Bright Ideas Ltd is an Irish resident company which carries on a trading activity in Ireland. It is wholly owned by a Bermudan company, which in turn is owned by a US privately owned company. The company has a 31st December year end. The Bermudan company advanced two separate loans to the Irish company. The first loan (“Loan #1”) was advanced on the 1st February

2013. Loan #1 was in the amount of €1m and is for a period of 10 months; interest on the loan is charged at 5% per annum. The loan and the associated interest have been repaid before the year end. The loan was used for working capital purposes.
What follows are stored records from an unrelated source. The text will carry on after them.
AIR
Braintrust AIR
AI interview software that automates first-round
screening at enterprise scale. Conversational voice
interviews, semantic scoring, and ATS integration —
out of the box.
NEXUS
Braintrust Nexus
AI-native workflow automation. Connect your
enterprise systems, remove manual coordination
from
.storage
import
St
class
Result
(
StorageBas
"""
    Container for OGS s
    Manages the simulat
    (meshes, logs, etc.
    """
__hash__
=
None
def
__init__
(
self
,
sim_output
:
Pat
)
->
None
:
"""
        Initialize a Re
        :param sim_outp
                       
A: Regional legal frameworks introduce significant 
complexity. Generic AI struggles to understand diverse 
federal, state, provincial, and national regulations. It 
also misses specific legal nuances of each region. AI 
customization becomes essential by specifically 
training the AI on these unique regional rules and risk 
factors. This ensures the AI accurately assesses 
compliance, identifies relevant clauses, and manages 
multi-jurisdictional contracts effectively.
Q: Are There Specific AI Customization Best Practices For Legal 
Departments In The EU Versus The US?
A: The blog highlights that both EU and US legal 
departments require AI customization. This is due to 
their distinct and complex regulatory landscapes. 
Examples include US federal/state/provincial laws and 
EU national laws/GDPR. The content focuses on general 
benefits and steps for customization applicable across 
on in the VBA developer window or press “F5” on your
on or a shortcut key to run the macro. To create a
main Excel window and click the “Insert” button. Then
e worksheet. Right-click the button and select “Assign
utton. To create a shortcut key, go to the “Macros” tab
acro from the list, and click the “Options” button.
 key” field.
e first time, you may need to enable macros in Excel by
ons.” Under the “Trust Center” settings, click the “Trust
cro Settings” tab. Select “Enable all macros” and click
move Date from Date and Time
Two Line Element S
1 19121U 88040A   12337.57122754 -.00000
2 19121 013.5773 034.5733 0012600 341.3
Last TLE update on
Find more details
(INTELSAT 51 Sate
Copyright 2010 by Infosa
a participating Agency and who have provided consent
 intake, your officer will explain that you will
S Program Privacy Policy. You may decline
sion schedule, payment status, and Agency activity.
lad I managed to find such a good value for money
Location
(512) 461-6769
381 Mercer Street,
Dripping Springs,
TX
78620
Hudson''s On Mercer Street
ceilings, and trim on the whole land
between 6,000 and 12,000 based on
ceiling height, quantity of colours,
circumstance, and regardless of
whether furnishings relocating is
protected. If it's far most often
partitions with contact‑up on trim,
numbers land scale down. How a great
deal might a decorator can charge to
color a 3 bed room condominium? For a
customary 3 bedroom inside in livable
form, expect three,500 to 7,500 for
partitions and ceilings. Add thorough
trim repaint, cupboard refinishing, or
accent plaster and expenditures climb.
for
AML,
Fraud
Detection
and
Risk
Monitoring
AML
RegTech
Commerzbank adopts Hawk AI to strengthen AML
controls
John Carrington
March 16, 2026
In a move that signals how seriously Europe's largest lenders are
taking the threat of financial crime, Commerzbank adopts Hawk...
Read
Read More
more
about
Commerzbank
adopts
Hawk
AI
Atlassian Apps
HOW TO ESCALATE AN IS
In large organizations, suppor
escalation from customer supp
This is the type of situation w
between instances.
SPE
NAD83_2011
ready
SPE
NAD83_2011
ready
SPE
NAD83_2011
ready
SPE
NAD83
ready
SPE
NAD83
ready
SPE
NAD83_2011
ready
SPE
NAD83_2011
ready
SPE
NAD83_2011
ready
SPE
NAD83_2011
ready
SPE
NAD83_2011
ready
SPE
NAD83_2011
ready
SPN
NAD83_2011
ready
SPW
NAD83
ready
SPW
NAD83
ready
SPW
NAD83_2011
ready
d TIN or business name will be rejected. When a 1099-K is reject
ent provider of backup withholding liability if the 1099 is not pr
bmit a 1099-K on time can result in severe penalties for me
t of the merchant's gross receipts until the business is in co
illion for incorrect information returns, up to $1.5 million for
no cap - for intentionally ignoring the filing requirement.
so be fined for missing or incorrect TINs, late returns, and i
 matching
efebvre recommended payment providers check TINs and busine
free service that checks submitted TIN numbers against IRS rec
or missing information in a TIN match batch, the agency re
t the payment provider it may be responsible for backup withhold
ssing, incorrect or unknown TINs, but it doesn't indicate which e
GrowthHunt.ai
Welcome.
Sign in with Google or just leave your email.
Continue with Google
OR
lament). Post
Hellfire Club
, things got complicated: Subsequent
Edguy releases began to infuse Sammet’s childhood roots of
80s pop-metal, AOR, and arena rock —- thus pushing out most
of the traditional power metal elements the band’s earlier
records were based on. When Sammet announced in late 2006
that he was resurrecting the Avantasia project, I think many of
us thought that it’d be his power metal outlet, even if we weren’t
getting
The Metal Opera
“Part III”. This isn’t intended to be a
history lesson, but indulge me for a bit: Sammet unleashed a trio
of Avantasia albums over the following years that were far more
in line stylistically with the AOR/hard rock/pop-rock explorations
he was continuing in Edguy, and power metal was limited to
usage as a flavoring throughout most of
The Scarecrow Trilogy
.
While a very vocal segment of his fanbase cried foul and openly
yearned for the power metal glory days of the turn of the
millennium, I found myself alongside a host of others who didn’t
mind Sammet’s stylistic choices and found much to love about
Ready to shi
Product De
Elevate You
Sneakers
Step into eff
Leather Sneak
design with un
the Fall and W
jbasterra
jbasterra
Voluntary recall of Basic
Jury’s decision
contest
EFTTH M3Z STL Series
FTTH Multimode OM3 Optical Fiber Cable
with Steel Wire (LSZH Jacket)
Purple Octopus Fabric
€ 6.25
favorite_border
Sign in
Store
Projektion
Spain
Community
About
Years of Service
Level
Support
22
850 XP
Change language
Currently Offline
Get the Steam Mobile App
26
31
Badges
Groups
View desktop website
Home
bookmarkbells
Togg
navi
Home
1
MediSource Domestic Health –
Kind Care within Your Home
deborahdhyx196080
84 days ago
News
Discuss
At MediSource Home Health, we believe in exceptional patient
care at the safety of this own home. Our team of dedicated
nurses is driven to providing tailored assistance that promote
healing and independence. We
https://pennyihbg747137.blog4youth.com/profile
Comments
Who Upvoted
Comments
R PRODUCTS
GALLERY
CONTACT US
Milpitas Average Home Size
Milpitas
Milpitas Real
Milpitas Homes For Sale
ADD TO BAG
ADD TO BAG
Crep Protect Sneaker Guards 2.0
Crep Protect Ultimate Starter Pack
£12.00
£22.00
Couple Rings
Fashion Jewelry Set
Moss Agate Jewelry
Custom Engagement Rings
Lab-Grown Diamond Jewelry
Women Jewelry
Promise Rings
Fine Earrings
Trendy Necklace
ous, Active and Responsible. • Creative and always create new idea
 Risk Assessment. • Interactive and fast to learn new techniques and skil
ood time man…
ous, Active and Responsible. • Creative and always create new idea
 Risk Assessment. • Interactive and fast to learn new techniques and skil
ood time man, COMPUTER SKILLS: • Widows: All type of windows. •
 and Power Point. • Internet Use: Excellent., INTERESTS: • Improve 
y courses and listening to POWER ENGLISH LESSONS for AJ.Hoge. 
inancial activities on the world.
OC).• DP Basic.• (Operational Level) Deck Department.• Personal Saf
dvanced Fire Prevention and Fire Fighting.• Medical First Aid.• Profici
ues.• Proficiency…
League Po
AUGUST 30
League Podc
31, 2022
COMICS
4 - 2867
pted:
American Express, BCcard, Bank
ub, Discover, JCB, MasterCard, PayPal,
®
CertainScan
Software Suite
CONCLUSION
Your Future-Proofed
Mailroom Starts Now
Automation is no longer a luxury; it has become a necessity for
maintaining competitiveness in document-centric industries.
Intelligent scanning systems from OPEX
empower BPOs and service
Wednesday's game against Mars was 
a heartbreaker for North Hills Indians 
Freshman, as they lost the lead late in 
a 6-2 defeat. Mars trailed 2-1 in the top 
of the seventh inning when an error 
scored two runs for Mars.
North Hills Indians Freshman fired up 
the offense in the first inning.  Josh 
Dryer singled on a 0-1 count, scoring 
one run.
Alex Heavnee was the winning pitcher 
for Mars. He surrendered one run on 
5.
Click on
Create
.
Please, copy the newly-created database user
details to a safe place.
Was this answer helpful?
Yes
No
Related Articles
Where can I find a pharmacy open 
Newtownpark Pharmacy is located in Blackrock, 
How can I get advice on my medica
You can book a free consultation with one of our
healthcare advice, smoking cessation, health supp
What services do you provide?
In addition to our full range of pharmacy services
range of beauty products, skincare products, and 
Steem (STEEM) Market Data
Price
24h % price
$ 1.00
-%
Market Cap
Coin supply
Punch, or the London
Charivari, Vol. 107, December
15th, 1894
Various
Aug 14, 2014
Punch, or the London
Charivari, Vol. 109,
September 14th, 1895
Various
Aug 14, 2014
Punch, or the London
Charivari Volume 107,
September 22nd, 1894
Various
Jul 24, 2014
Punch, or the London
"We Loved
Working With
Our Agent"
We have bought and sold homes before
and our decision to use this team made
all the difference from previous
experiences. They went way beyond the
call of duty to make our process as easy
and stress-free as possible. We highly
The second loan (“Loan #2”) of €5m was advanced on the 1st June 2013 and is for a four year period; Loan #2 was used by Bright Ideas Ltd to fund the acquisition of a patent license from the US. Interest on the loan at 5% has been charged. The interest rate on both loans can be regarded as being arm’s length.

Requirements:

(a) Advise the Irish resident company on its withholding tax obligations relating to interest paid on both loans. Legislative referencing to support your answers should be provided.

(b) Advise the Irish resident company as to whether it is entitled to a tax deduction in Ireland in respect of the interest paid on both loans and what steps (if any) it is required to comply with. Legislative referencing to support your answers should be provided.